• Problem statement: Where an image appears in the data, omit it and reproduce the rest exactly.

(Items listed in a dataset)
BEGIN

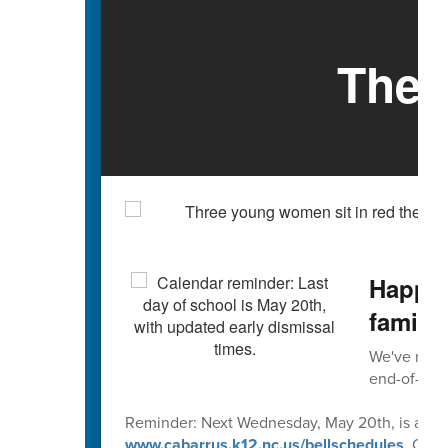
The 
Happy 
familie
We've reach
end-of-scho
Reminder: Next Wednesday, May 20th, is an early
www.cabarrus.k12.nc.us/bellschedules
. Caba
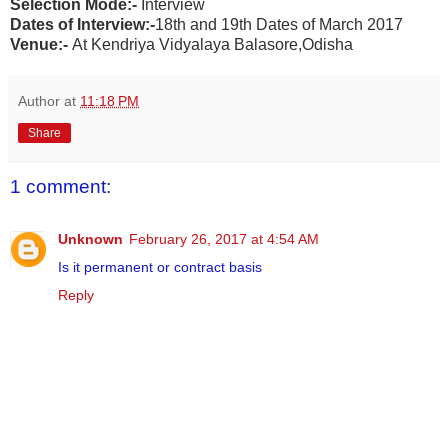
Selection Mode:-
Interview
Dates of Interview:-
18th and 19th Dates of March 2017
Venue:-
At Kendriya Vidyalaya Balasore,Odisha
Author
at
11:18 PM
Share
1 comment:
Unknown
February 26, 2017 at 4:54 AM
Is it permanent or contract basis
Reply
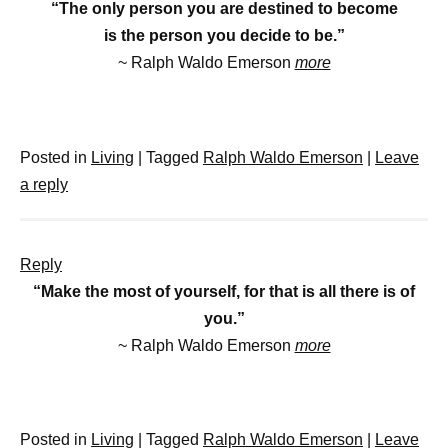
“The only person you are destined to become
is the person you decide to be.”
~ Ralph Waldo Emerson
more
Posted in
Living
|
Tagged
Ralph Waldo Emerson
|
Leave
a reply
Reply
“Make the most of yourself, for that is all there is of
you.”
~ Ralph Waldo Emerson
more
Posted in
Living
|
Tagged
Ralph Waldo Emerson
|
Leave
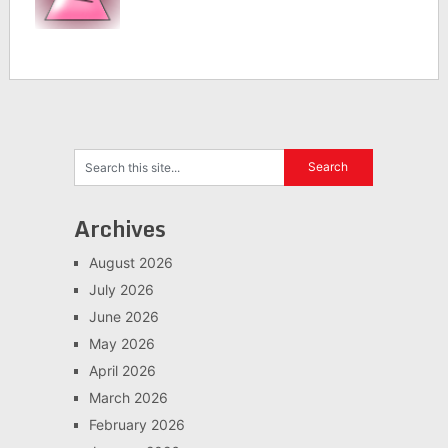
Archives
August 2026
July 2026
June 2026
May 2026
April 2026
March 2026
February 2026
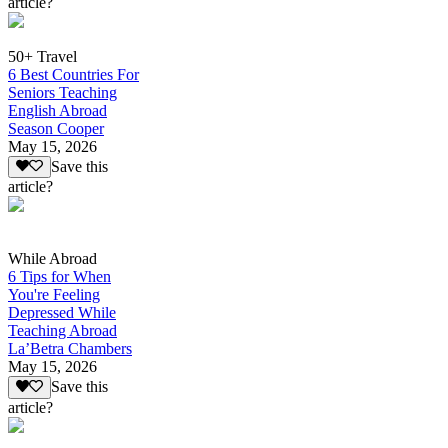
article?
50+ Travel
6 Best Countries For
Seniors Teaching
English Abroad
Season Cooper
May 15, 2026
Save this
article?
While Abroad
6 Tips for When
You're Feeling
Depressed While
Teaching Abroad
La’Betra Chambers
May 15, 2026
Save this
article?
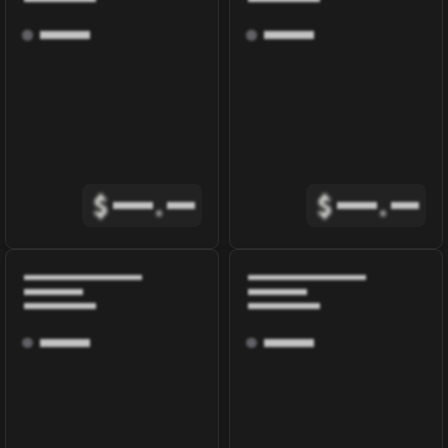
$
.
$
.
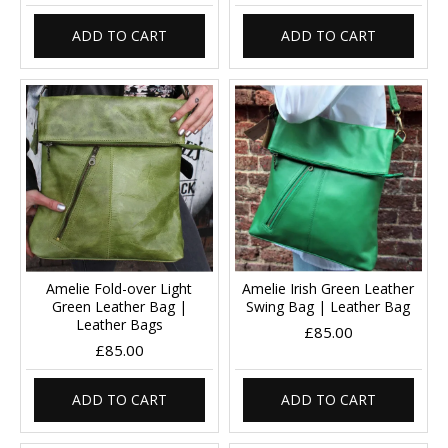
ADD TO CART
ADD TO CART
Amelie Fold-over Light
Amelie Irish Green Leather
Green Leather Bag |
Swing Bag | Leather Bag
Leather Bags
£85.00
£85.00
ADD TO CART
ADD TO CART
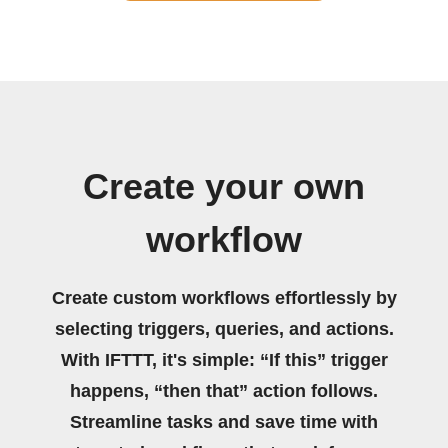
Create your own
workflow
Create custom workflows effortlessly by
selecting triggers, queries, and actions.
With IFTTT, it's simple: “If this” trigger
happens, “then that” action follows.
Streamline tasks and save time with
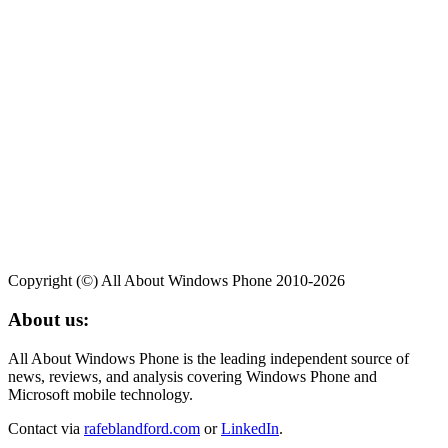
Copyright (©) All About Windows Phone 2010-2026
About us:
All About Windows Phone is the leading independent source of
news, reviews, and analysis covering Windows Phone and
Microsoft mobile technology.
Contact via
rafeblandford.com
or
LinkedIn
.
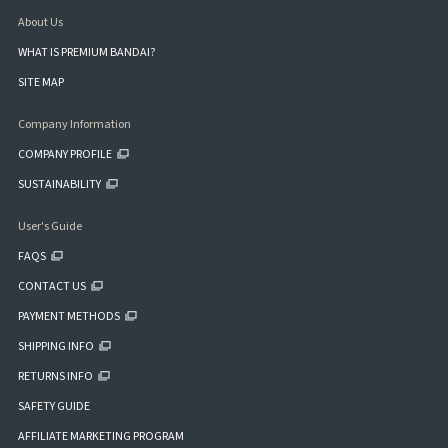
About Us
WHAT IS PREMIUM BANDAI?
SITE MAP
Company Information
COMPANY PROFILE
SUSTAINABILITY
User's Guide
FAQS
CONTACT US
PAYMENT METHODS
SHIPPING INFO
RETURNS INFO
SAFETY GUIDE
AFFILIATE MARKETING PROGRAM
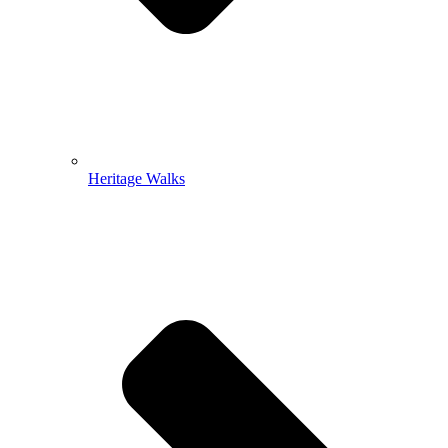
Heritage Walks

END

• Exercise output:
The 
Happy 
familie
We've reach
end-of-scho
Reminder: Next Wednesday, May 20th, is an early
www.cabarrus.k12.nc.us/bellschedules
. Caba
Selection Mode:-
Interview
Dates of Interview:-
18th and 19th Dates of March 2017
Venue:-
At Kendriya Vidyalaya Balasore,Odisha
Author
at
11:18 PM
Share
1 comment:
Unknown
February 26, 2017 at 4:54 AM
Is it permanent or contract basis
Reply
“The only person you are destined to become
is the person you decide to be.”
~ Ralph Waldo Emerson
more
Posted in
Living
|
Tagged
Ralph Waldo Emerson
|
Leave
a reply
Reply
“Make the most of yourself, for that is all there is of
you.”
~ Ralph Waldo Emerson
more
Posted in
Living
|
Tagged
Ralph Waldo Emerson
|
Leave
Archives
August 2026
July 2026
June 2026
May 2026
April 2026
March 2026
February 2026
article?
50+ Travel
6 Best Countries For
Seniors Teaching
English Abroad
Season Cooper
May 15, 2026
Save this
article?
While Abroad
6 Tips for When
You're Feeling
Depressed While
Teaching Abroad
La’Betra Chambers
May 15, 2026
Save this
article?
$
.
$
.
ADD TO CART
ADD TO CART
Amelie Fold-over Light
Amelie Irish Green Leather
Green Leather Bag |
Swing Bag | Leather Bag
Leather Bags
£85.00
£85.00
ADD TO CART
ADD TO CART
Create your own
workflow
Create custom workflows effortlessly by
selecting triggers, queries, and actions.
With IFTTT, it's simple: “If this” trigger
happens, “then that” action follows.
Streamline tasks and save time with
Copyright (©) All About Windows Phone 2010-2026
About us:
All About Windows Phone is the leading independent source of
news, reviews, and analysis covering Windows Phone and
Microsoft mobile technology.
Contact via
rafeblandford.com
or
LinkedIn
.
About Us
WHAT IS PREMIUM BANDAI?
SITE MAP
Company Information
COMPANY PROFILE
SUSTAINABILITY
User's Guide
FAQS
CONTACT US
PAYMENT METHODS
SHIPPING INFO
RETURNS INFO
SAFETY GUIDE
AFFILIATE MARKETING PROGRAM
Heritage Walks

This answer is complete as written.